The requested output is every line from the one with "18 V baterie technologie" through the last line below, printed exactly.

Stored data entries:
[Start of Attachment]
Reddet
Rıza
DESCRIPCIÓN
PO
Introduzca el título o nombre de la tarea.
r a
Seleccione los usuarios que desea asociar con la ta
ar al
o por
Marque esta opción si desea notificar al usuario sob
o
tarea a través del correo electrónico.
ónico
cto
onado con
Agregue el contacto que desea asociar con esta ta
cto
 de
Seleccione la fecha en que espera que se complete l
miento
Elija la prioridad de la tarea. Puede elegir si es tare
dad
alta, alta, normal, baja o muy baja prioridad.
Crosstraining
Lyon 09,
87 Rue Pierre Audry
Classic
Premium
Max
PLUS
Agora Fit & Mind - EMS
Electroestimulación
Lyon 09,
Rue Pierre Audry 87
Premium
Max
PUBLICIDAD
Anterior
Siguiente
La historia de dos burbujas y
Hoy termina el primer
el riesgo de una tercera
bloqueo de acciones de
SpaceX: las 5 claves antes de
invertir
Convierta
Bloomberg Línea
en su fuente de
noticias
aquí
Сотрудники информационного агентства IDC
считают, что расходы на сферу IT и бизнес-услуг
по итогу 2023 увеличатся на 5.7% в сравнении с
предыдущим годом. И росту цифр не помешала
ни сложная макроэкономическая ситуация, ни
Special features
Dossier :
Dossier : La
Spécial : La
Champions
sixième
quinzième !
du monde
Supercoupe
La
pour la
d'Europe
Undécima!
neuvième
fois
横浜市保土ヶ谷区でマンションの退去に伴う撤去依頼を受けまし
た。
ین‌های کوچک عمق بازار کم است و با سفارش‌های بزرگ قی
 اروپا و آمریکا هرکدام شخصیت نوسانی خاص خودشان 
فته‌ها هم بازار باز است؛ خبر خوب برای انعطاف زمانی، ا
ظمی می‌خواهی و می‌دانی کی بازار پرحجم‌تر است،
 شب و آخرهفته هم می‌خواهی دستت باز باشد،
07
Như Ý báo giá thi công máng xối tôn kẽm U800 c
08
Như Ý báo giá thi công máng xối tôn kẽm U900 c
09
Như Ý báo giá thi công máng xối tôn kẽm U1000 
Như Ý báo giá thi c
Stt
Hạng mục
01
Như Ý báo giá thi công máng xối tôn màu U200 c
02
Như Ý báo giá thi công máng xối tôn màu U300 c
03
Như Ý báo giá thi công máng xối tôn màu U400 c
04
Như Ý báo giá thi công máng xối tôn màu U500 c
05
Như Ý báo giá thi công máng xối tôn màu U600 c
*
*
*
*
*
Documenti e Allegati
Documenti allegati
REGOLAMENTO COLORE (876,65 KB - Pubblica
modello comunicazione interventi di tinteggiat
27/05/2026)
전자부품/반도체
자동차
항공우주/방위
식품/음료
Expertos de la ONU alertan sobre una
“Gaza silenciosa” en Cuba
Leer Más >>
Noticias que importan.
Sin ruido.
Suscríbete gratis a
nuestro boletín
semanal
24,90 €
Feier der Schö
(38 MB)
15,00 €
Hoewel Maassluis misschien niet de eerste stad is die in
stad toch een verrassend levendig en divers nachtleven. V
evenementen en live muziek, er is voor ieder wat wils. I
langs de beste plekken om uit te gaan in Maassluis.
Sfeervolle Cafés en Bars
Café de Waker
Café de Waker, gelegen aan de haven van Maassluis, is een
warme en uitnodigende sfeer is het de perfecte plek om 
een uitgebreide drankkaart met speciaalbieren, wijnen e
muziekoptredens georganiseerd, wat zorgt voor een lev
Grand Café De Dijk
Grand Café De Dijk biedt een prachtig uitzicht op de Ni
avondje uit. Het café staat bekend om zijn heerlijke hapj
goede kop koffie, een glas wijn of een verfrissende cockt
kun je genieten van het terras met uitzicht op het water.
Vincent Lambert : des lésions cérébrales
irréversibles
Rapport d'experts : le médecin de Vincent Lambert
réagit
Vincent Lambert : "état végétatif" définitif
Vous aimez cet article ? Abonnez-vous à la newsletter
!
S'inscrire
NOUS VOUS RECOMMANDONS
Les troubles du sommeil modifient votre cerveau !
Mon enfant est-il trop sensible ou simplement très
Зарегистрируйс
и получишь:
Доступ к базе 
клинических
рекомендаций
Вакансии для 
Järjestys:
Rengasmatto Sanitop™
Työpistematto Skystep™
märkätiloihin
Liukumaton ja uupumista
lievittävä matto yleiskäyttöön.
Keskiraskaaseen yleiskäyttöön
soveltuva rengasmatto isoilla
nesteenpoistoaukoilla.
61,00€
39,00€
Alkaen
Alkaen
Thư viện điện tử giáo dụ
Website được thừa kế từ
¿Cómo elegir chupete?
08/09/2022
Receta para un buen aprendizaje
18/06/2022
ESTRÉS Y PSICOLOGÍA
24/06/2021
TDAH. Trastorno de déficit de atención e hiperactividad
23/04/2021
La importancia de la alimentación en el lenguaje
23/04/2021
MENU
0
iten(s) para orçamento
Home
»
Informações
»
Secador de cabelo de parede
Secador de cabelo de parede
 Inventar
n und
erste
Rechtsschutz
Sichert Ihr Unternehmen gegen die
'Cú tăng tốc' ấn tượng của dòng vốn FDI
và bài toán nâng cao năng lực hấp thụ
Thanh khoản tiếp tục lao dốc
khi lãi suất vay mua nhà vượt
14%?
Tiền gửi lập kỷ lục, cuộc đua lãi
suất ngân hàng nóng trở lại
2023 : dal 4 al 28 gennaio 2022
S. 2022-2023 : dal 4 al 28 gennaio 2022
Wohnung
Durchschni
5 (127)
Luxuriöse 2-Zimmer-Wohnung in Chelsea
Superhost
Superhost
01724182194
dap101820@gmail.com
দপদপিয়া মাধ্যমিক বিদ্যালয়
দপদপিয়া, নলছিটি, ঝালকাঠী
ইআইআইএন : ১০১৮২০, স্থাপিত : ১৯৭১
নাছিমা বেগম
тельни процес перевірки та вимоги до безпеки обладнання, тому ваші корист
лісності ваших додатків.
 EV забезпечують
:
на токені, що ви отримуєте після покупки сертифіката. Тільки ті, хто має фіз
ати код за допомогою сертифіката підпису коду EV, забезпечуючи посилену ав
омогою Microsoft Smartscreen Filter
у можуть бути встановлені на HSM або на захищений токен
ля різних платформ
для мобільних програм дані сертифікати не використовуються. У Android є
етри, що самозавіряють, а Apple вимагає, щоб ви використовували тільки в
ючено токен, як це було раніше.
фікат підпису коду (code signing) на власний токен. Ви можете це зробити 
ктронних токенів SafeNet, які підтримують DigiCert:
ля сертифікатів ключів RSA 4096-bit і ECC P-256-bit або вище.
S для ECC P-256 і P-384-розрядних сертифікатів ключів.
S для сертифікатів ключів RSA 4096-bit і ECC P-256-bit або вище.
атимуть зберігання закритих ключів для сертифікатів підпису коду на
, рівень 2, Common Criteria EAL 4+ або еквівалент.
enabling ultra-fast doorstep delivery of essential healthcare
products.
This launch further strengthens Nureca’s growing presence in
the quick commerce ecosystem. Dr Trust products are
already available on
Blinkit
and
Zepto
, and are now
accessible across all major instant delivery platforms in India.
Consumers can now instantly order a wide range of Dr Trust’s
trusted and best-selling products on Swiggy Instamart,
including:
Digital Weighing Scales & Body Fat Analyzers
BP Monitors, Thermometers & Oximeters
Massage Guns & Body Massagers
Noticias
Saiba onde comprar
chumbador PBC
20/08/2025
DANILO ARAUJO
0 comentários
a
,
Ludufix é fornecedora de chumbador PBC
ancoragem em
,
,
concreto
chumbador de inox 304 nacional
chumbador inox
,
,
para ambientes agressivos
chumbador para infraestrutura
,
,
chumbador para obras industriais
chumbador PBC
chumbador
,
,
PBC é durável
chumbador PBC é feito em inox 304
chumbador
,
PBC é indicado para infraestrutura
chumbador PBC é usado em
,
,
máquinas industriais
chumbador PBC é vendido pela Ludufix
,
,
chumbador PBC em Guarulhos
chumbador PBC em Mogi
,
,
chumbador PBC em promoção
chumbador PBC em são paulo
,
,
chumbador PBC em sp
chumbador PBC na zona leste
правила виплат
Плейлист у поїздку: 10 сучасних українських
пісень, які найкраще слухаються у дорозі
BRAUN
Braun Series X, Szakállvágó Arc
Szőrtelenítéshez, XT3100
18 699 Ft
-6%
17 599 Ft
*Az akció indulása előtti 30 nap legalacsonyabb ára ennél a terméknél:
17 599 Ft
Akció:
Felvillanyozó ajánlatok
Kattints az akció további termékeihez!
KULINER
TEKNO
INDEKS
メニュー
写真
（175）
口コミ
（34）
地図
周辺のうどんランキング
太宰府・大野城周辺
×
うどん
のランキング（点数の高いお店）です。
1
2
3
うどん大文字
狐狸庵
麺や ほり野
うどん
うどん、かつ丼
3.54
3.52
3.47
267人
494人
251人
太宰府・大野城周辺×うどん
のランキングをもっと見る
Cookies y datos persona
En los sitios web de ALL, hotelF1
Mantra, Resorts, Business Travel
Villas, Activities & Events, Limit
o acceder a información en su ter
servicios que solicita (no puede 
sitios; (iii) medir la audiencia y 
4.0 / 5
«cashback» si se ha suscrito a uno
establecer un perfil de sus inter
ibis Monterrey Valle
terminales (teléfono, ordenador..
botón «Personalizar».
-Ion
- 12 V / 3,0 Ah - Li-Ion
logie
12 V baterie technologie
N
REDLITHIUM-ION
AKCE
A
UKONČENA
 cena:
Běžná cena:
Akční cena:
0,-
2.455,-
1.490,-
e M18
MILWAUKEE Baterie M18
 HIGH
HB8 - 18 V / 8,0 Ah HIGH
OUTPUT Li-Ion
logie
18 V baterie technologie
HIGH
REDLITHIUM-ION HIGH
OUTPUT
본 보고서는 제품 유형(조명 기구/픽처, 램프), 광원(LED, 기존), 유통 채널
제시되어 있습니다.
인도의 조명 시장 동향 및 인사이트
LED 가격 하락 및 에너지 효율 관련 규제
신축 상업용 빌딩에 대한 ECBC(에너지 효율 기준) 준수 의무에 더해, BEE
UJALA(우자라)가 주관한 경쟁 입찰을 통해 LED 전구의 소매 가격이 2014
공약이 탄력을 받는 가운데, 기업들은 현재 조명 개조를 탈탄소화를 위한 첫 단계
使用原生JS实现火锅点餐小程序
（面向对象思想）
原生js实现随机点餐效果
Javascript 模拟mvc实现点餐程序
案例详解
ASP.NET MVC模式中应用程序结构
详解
[End of Attachment]
SOLUTION TO THE PROBLEM
18 V baterie technologie
HIGH
REDLITHIUM-ION HIGH
OUTPUT
본 보고서는 제품 유형(조명 기구/픽처, 램프), 광원(LED, 기존), 유통 채널
제시되어 있습니다.
인도의 조명 시장 동향 및 인사이트
LED 가격 하락 및 에너지 효율 관련 규제
신축 상업용 빌딩에 대한 ECBC(에너지 효율 기준) 준수 의무에 더해, BEE
UJALA(우자라)가 주관한 경쟁 입찰을 통해 LED 전구의 소매 가격이 2014
공약이 탄력을 받는 가운데, 기업들은 현재 조명 개조를 탈탄소화를 위한 첫 단계
使用原生JS实现火锅点餐小程序
（面向对象思想）
原生js实现随机点餐效果
Javascript 模拟mvc实现点餐程序
案例详解
ASP.NET MVC模式中应用程序结构
详解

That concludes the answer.